Reporting shows the harshness of Trump’s Zero Tolerance immigration policy

Many workers within the immigration system had to track down the parents of separated children, according to an Atlantic article by Caitlin Dickerson.

Courtesy of Wiki Commons

During the first half of the Trump Administration, the Zero Tolerance policy was implemented. It split asylum-seeking families trying to cross the border into the country — separating thousands of children from their parents as a result.

A new report by Atlantic writer Caitlin Dickerson uncovered how the policy came into being, who allowed it to happen, what the consequences for families were and what our immigration system looks like now.

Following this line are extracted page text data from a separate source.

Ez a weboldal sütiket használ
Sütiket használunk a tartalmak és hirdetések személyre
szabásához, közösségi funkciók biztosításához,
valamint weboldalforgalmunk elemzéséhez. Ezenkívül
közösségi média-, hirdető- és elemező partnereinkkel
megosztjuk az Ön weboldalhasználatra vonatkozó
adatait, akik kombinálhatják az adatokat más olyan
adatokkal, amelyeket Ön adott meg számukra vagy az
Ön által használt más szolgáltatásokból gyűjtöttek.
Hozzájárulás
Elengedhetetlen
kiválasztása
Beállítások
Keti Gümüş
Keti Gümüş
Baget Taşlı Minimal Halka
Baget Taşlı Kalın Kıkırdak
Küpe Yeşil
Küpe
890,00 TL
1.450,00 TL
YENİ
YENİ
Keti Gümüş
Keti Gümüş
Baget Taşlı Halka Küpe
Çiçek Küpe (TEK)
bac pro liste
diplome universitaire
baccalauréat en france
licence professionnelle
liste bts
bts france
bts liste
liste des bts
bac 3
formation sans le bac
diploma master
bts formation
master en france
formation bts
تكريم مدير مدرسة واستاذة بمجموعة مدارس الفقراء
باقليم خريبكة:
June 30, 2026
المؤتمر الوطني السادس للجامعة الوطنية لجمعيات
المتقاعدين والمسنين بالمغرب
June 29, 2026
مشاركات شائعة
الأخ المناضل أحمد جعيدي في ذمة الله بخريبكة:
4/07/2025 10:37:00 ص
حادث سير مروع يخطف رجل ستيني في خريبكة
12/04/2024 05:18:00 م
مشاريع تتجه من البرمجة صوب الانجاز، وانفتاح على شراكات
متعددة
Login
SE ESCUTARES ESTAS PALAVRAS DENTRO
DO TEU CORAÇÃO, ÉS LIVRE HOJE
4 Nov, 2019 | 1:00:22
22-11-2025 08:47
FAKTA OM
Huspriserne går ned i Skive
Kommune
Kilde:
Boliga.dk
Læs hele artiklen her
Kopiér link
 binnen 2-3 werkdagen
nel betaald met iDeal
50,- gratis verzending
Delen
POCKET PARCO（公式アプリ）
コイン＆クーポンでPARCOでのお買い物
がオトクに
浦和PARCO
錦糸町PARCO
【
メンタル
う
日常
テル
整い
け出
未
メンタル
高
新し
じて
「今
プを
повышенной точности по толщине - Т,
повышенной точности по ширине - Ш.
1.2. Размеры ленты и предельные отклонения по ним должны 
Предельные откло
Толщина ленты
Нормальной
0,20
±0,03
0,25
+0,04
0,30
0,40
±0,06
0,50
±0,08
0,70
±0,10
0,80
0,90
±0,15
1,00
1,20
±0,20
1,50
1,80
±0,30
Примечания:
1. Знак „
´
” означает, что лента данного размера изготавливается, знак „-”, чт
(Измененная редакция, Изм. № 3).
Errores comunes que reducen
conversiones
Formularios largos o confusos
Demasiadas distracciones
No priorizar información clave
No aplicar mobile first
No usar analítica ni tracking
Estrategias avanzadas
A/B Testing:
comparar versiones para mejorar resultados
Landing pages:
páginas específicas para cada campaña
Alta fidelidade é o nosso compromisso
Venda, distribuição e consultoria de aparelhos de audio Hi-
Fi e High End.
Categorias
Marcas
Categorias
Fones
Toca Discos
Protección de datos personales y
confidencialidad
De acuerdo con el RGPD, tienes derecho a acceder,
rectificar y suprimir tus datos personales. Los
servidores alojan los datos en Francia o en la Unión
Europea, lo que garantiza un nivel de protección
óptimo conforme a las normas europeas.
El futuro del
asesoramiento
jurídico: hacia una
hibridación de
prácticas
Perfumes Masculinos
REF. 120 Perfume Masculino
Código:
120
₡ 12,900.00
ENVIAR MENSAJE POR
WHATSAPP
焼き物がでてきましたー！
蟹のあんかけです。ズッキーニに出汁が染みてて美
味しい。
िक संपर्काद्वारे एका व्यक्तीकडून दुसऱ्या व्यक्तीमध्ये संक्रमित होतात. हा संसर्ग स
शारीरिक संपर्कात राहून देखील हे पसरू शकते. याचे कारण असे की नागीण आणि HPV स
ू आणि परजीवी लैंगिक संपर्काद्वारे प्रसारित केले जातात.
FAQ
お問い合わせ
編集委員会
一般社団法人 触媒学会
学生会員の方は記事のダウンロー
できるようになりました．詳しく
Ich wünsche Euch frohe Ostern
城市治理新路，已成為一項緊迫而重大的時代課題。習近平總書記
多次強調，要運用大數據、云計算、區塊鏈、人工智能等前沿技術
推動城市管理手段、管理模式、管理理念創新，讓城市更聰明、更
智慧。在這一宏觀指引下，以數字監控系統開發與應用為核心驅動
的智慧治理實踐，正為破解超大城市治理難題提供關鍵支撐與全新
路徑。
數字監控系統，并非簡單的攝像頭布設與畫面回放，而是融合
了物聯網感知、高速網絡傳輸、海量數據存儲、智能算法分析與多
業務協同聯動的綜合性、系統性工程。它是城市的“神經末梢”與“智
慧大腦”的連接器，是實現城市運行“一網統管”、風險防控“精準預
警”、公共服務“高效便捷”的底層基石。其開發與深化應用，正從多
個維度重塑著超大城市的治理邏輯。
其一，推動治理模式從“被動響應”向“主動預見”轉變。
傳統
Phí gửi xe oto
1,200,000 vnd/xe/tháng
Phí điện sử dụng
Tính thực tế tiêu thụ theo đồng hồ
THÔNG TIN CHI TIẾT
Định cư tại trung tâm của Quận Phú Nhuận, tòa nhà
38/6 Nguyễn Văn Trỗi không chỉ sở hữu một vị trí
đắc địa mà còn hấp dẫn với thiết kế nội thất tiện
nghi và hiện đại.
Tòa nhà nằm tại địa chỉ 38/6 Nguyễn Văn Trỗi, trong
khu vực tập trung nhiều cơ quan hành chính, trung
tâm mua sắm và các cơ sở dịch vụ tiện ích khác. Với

“When a kid is developing their attachment system, and when their brain is growing, to go through such a trauma really has, in a lot of cases, lifelong consequences.” — Caitlin Dickerson, Atlantic staff writer


Listen: How the immigration system operated with intentional cruelty a few years ago.

 


Guest

Caitlin Dickerson is a staff writer at The Atlantic. She is also the author of a new piece about the secret history of the U.S. government’s family-separation policy, called “An American Catastrophe.”

Dickerson says many kids are still dealing with the trauma of being ripped away from their parents.

“When a kid is developing their attachment system,” says Dickerson, “and when their brain is growing, to go through such a trauma really has, in a lot of cases, lifelong consequences.”